**WHAT IS NEEDED**: Scan the entries below. Return every line that includes "toda".

═══ INFORMATION SUPPLIED ═══

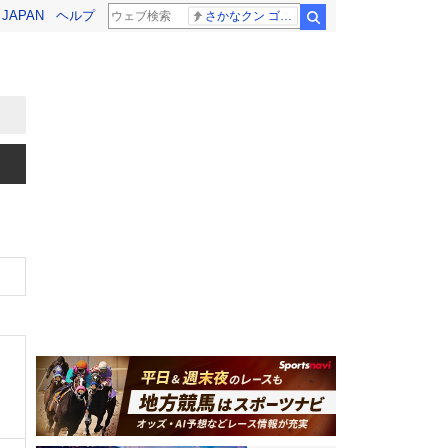
! JAPAN
ヘルプ
さかなクン ゴールデンタッグ
検索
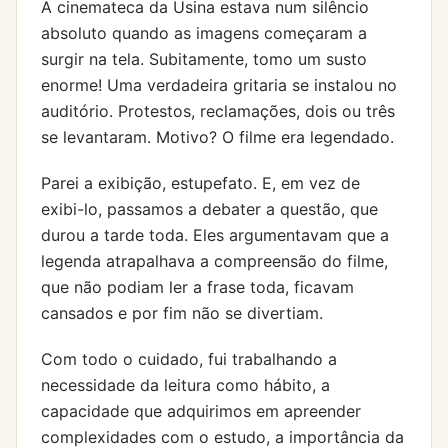
A cinemateca da Usina estava num silêncio
absoluto quando as imagens começaram a
surgir na tela. Subitamente, tomo um susto
enorme! Uma verdadeira gritaria se instalou no
auditório. Protestos, reclamações, dois ou três
se levantaram. Motivo? O filme era legendado.
Parei a exibição, estupefato. E, em vez de
exibi-lo, passamos a debater a questão, que
durou a tarde toda. Eles argumentavam que a
legenda atrapalhava a compreensão do filme,
que não podiam ler a frase toda, ficavam
cansados e por fim não se divertiam.
Com todo o cuidado, fui trabalhando a
necessidade da leitura como hábito, a
capacidade que adquirimos em apreender
complexidades com o estudo, a importância da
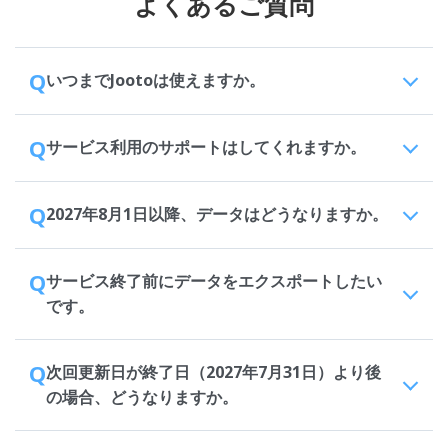
よくあるご質問
Q
いつまでJootoは使えますか。
Q
サービス利用のサポートはしてくれますか。
Q
2027年8月1日以降、データはどうなりますか。
Q
サービス終了前にデータをエクスポートしたい
です。
Q
次回更新日が終了日（2027年7月31日）より後
の場合、どうなりますか。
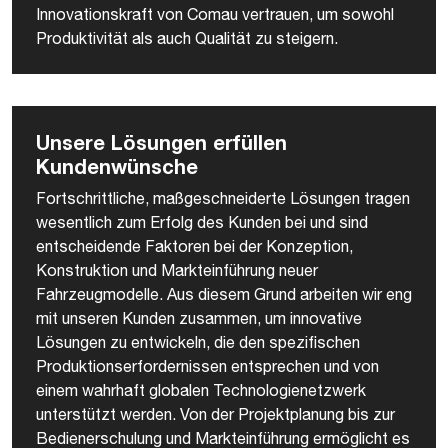
Innovationskraft von Comau vertrauen, um sowohl
Produktivität als auch Qualität zu steigern.
Unsere Lösungen erfüllen
Kundenwünsche
Fortschrittliche, maßgeschneiderte Lösungen tragen
wesentlich zum Erfolg des Kunden bei und sind
entscheidende Faktoren bei der Konzeption,
Konstruktion und Markteinführung neuer
Fahrzeugmodelle. Aus diesem Grund arbeiten wir eng
mit unseren Kunden zusammen, um innovative
Lösungen zu entwickeln, die den spezifischen
Produktionserfordernissen entsprechen und von
einem wahrhaft globalen Technologienetzwerk
unterstützt werden. Von der Projektplanung bis zur
Bedienerschulung und Markteinführung ermöglicht es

═══

**OUTPUT OF THE EXERCISE**:
durou a tarde toda. Eles argumentavam que a
que não podiam ler a frase toda, ficavam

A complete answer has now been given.